Lina Tono
Hace poco, unas semanas a lo sumo, me disponía a pagar algunas cosas en el supermercado. Le pasé a la cajera tres zanahorias transgénicas, una cebolla, cuatro tomates chontos y un par de mangos de un rojo incendiado: dos corazones de dioses iracundos. La cajera puso cada cosa en la pesa digital y una pantalla de computador indicó los precios. Todo iba bien, pero, llegado el turno de los mangos del Olimpo, la niña ojeó la bandeja y luego se me quedó mirando con el rostro petrificado por unos segundos.

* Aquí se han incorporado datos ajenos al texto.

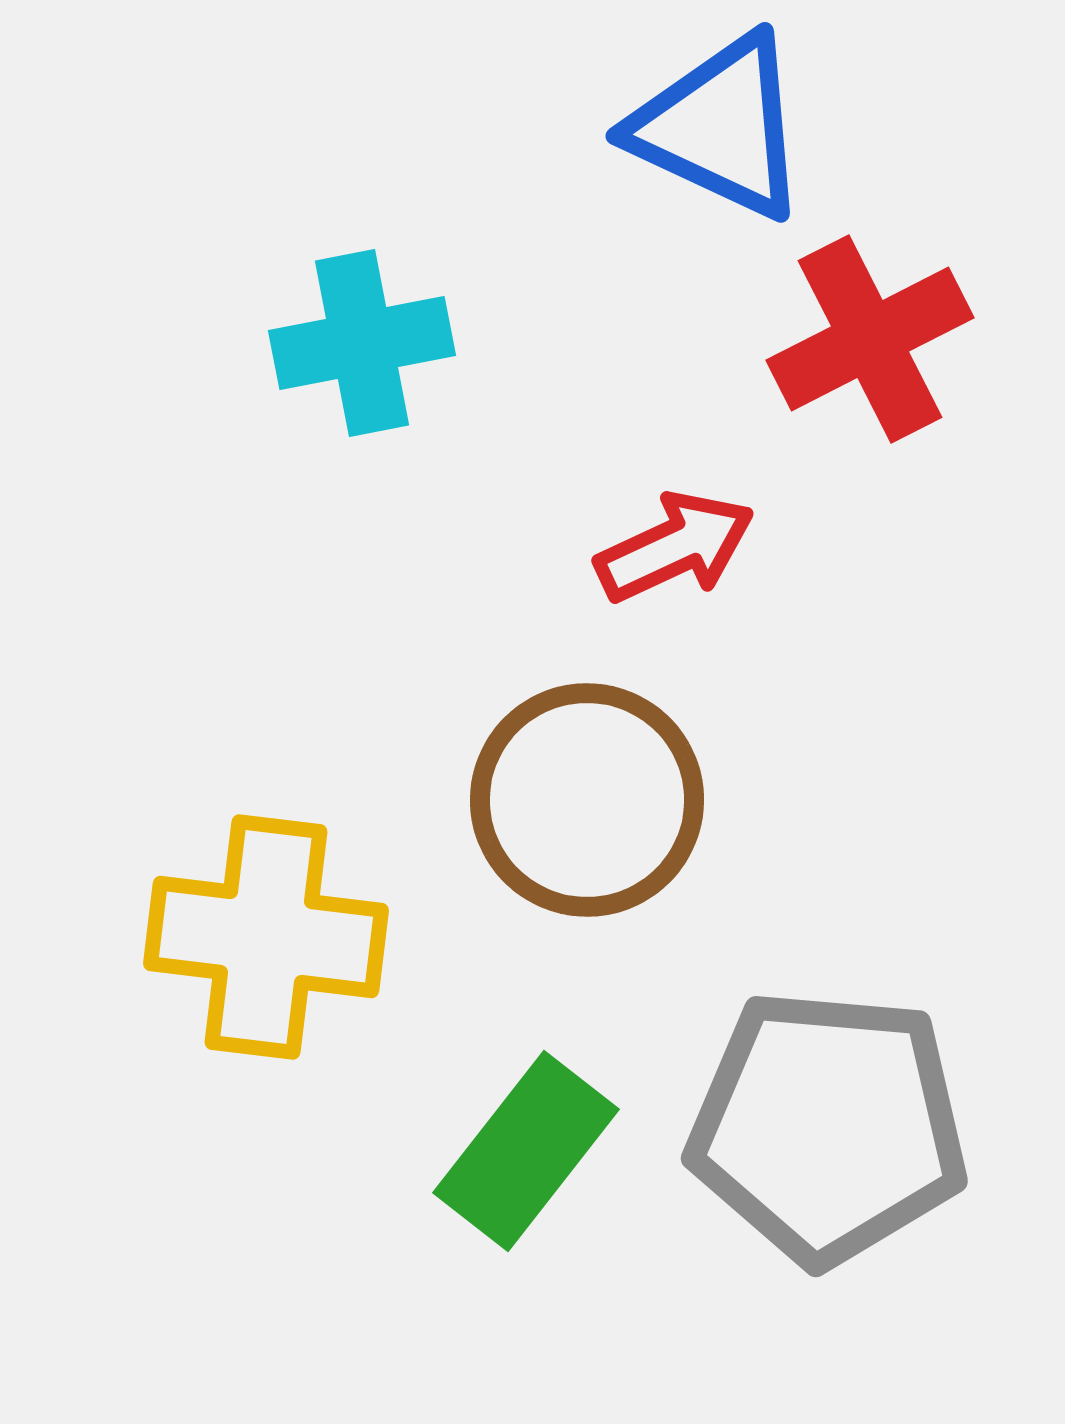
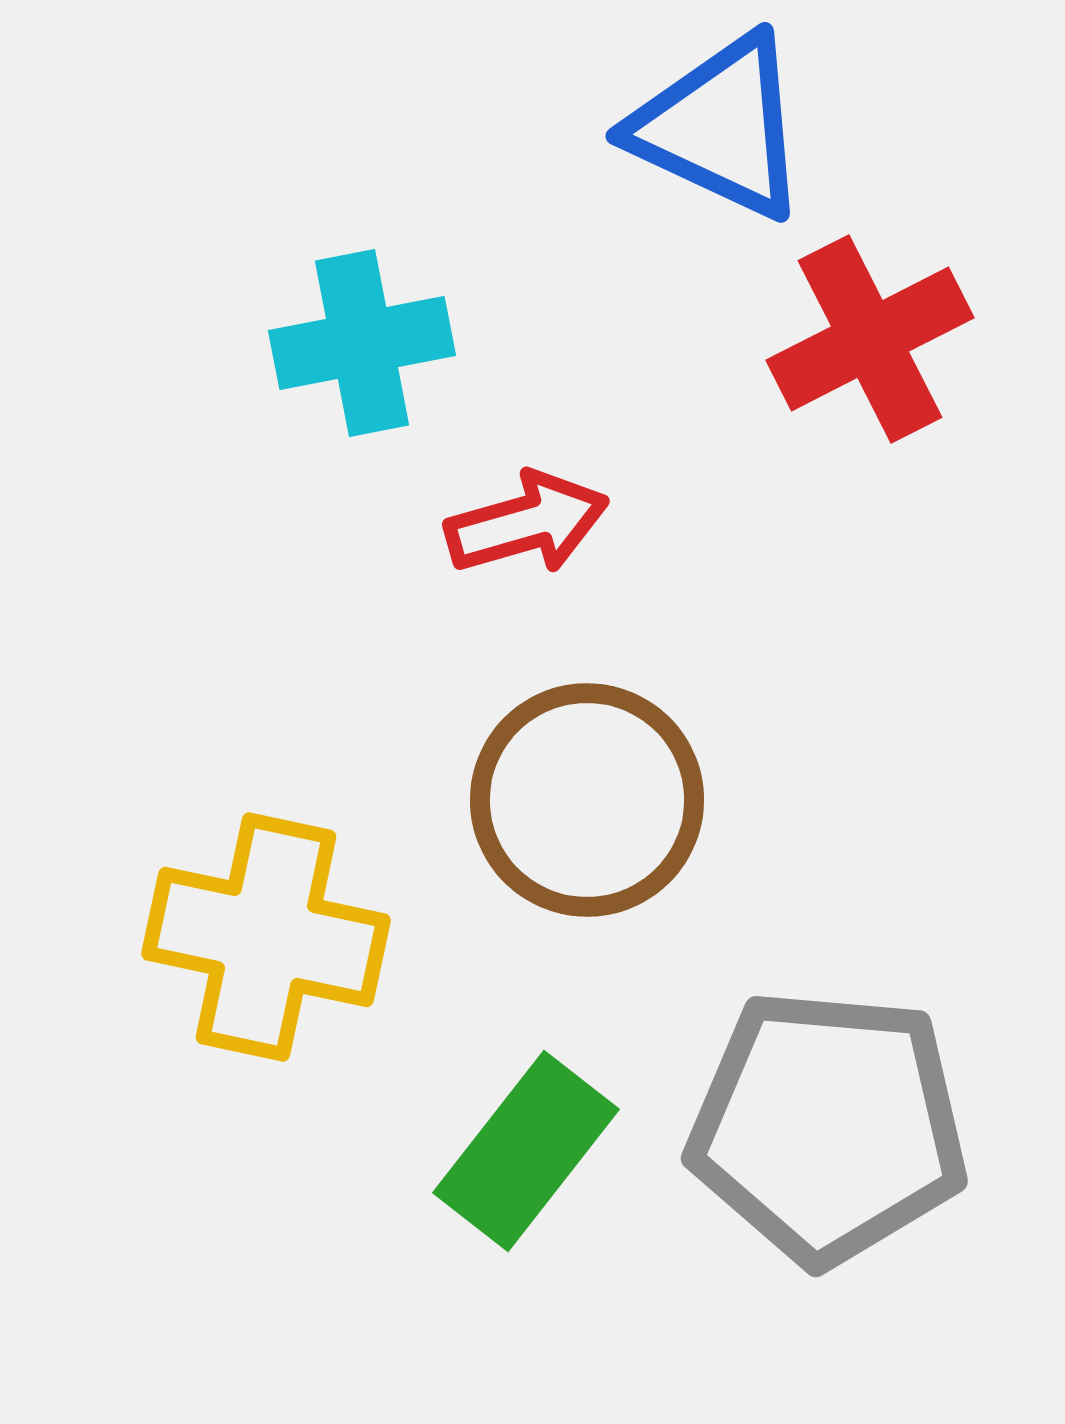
red arrow: moved 148 px left, 24 px up; rotated 9 degrees clockwise
yellow cross: rotated 5 degrees clockwise
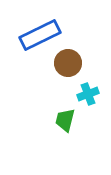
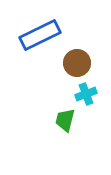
brown circle: moved 9 px right
cyan cross: moved 2 px left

Quedó congelada, detenida en el tiempo, lívida entre su delantal. Anticipando la advertencia con los ojos, muy preocupada, me dijo: "...están a ocho mil pesos, los mangos...". Yo solo atiné a subir las cejas y le respondí: "¿y qué pasa con eso?". La señora que iba detrás de mí, en la fila, me miró como si la nave madre de las amas de casa hubiese zarpado hace siglos, con todas las mujeres a bordo. Todas menos yo. Entonces pregunté: "¿y es que, normalmente, cuánto cuestan los mangos?". La vecina y la cajera se miraron y, como haciendo honores al primer útero del universo, me respondieron en coro: "¡cuestan la mitad!". Después me explicaron –con algo de pesar, valga decirlo– que no estaban en cosecha y que por eso se había elevado el precio. Yo, pues nada, pagué los mangos más caros del altiplano, agarré mis bolsitas y salí del supermercado cargando la única verdad que reina en mi vida desde hace unos años: no sé nada. De nada.